**INSTRUCTIONS TO FOLLOW**
For this exercise, copy each line of the records that contains the word "products".

**DATA FOR ANALYSIS**
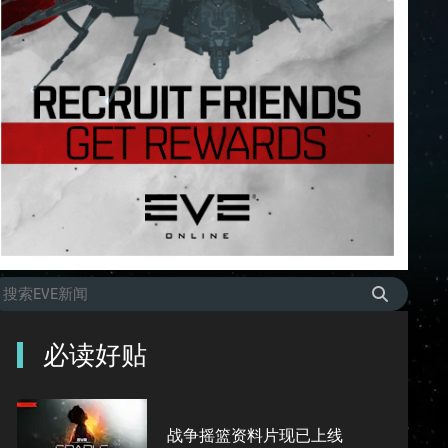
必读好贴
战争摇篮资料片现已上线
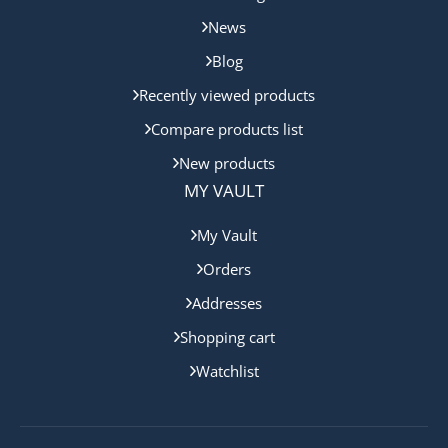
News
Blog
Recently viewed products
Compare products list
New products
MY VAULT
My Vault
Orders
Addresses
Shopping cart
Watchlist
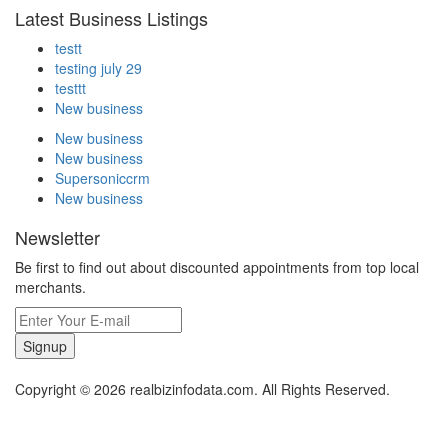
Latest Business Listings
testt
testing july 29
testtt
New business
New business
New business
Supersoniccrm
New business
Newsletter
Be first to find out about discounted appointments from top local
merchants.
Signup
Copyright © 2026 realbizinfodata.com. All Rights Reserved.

**ANSWER SECTION**
Recently viewed products
Compare products list
New products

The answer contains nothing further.